◆ **WORK REQUEST**
Transcribe exactly, and only, the lines from the one containing "اتنا في مناطق الكويت" through the last line of the data.

◆ **AVAILABLE RECORDS**
--------------------------------

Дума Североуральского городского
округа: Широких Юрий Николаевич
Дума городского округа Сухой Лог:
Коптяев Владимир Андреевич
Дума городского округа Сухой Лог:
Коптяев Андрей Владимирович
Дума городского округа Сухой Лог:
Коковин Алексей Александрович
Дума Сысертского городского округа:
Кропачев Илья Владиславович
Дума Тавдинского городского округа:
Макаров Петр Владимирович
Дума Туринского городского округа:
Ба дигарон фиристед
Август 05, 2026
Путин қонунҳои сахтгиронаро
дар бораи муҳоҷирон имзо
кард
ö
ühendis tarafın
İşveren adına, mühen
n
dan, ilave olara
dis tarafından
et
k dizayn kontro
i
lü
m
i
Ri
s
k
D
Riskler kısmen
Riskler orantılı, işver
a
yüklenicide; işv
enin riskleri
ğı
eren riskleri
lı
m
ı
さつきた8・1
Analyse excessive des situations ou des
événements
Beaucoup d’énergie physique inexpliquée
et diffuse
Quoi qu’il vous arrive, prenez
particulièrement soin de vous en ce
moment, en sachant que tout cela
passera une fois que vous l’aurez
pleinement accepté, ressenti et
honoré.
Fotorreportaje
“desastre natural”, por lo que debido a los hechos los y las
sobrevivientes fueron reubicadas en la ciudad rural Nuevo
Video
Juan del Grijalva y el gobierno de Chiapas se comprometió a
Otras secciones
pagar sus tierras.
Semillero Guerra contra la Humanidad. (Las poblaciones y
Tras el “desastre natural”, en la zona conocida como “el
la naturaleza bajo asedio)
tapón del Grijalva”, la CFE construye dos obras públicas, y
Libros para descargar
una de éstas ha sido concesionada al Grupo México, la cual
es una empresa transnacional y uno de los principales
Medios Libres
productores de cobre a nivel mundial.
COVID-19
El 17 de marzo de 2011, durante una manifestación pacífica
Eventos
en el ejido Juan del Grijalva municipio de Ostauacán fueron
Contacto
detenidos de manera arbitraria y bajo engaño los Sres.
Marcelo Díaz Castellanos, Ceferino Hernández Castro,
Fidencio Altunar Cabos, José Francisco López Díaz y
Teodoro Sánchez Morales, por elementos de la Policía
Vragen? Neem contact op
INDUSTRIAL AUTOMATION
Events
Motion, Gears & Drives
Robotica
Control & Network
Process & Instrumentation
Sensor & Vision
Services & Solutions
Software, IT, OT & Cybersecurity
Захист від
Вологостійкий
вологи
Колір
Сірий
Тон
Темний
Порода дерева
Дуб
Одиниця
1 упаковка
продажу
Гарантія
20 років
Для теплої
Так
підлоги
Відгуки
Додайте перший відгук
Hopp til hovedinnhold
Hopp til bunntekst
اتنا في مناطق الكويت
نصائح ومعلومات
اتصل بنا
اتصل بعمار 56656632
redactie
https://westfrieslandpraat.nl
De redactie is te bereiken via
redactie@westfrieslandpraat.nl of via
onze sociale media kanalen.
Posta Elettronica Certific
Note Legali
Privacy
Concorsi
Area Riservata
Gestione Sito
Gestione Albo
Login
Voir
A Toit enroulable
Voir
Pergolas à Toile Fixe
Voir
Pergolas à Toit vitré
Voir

--------------------------------

◆ **OUTPUT OF THE TASK**
اتنا في مناطق الكويت
نصائح ومعلومات
اتصل بنا
اتصل بعمار 56656632
redactie
https://westfrieslandpraat.nl
De redactie is te bereiken via
redactie@westfrieslandpraat.nl of via
onze sociale media kanalen.
Posta Elettronica Certific
Note Legali
Privacy
Concorsi
Area Riservata
Gestione Sito
Gestione Albo
Login
Voir
A Toit enroulable
Voir
Pergolas à Toile Fixe
Voir
Pergolas à Toit vitré
Voir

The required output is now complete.